**BRIEF**
Go through the records and extract every line with the word "Life".

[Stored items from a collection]
Start of Block
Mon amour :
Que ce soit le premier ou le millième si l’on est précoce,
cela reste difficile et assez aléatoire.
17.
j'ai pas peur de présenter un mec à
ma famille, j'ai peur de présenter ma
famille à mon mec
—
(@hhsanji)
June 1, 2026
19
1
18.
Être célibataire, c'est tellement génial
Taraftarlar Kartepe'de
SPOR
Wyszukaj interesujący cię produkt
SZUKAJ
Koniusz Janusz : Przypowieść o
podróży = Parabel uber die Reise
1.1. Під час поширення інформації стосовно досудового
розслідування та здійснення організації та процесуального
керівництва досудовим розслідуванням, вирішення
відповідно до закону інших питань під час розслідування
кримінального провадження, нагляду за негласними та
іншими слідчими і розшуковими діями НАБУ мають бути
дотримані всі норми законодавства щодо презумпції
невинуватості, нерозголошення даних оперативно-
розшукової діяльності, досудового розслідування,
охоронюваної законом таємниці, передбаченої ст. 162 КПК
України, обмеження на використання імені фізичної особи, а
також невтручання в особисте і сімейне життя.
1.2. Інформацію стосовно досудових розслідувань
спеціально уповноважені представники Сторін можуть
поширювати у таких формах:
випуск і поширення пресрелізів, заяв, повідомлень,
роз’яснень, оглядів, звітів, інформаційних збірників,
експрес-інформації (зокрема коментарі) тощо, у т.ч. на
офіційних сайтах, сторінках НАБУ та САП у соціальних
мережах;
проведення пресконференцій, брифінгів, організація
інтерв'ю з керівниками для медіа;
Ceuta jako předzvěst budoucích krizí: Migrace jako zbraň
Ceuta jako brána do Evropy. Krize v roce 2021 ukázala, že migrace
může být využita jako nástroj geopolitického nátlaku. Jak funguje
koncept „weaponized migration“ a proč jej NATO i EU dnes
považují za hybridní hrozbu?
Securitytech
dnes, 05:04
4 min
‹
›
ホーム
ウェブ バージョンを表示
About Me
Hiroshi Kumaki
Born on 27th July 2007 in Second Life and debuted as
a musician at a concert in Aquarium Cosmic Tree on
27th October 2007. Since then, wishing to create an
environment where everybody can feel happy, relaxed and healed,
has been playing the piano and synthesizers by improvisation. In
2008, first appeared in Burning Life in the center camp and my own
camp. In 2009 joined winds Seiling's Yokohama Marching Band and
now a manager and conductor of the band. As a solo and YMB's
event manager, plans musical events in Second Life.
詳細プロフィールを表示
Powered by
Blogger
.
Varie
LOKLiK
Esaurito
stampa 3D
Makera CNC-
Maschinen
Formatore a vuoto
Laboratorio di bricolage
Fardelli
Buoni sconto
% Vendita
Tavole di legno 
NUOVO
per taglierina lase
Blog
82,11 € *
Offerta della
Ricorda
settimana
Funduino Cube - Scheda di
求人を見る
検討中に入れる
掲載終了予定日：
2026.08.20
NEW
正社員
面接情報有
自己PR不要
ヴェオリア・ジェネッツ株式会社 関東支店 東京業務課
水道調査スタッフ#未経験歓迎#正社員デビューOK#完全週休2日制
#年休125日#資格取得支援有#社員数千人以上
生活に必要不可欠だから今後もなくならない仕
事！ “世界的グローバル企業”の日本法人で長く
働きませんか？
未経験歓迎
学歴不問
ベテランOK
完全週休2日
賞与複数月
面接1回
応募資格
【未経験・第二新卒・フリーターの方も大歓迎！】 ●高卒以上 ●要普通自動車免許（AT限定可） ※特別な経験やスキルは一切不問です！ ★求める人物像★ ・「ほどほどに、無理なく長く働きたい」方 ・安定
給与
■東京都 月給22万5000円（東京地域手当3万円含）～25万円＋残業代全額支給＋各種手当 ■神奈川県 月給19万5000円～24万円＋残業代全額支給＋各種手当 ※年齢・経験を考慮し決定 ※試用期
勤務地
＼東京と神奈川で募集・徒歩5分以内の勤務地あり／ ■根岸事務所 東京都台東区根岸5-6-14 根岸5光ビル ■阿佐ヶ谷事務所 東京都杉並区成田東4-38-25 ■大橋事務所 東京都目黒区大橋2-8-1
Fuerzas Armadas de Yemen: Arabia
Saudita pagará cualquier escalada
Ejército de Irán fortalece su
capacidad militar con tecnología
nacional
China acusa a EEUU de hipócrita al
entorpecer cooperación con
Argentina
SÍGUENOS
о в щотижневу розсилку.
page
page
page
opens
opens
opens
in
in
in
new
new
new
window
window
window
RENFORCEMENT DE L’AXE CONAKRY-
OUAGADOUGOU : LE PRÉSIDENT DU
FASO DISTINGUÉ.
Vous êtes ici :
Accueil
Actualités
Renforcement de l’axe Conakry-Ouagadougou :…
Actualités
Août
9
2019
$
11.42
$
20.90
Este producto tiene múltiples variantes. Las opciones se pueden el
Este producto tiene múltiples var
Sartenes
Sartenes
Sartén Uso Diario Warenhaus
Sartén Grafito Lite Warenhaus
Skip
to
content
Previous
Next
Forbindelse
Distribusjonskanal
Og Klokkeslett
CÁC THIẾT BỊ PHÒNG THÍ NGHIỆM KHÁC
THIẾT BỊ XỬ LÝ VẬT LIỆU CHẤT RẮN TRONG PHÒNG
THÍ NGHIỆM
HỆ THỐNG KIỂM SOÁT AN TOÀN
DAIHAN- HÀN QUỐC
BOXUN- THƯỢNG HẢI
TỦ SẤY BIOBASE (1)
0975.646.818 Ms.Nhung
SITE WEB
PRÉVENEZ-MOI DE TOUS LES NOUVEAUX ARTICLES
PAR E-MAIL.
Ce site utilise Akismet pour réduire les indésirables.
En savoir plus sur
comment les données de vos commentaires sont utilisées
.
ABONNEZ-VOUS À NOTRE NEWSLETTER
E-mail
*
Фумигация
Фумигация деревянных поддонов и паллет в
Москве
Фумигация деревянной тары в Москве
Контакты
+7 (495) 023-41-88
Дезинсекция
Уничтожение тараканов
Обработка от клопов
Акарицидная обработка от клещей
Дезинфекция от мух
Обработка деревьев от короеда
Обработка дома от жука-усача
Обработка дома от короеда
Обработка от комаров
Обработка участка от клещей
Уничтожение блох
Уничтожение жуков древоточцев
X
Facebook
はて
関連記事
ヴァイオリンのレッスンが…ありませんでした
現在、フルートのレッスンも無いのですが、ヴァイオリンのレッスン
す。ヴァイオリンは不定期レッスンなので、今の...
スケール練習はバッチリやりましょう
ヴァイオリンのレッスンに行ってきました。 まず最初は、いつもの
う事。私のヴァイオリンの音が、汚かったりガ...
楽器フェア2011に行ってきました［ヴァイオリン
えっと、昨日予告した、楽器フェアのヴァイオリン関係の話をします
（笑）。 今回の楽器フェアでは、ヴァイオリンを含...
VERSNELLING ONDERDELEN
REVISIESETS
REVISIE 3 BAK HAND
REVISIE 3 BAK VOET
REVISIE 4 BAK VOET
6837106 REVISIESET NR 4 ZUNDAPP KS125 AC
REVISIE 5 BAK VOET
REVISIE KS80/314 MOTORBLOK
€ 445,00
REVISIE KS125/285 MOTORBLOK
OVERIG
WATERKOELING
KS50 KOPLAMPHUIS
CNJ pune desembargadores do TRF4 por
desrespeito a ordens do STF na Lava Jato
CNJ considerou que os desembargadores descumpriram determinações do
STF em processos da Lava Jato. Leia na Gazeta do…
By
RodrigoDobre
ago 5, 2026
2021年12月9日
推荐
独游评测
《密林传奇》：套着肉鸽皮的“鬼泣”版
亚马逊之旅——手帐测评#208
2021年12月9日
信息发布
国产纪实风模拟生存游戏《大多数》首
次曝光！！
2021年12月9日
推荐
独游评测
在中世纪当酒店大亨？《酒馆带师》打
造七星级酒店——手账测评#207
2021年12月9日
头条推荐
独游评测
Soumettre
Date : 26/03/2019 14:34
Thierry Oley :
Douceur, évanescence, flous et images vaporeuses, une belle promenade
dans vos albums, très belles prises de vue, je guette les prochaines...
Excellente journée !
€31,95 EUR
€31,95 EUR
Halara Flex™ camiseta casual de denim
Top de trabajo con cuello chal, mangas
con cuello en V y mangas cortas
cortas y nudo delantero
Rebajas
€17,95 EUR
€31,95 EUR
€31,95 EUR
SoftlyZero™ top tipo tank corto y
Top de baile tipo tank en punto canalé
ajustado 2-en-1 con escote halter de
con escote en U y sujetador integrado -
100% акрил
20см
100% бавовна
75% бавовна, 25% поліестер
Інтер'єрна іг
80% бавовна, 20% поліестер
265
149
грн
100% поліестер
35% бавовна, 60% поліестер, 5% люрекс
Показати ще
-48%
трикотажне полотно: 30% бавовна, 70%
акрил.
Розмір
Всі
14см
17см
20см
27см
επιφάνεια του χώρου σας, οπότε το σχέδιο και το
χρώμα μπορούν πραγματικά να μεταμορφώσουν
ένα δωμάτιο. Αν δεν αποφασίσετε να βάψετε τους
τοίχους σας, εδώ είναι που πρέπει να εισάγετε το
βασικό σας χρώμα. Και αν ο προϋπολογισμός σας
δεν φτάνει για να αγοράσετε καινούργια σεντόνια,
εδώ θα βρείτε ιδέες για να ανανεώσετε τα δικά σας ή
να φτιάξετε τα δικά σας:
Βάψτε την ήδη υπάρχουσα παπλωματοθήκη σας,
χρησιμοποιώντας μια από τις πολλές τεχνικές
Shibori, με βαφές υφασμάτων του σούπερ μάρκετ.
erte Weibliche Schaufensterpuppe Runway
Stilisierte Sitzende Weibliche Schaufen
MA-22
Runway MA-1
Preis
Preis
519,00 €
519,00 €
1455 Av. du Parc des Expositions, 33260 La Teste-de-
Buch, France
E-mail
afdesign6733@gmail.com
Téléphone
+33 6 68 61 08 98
End of Block
**ANSWER SECTION**
Born on 27th July 2007 in Second Life and debuted as
2008, first appeared in Burning Life in the center camp and my own
event manager, plans musical events in Second Life.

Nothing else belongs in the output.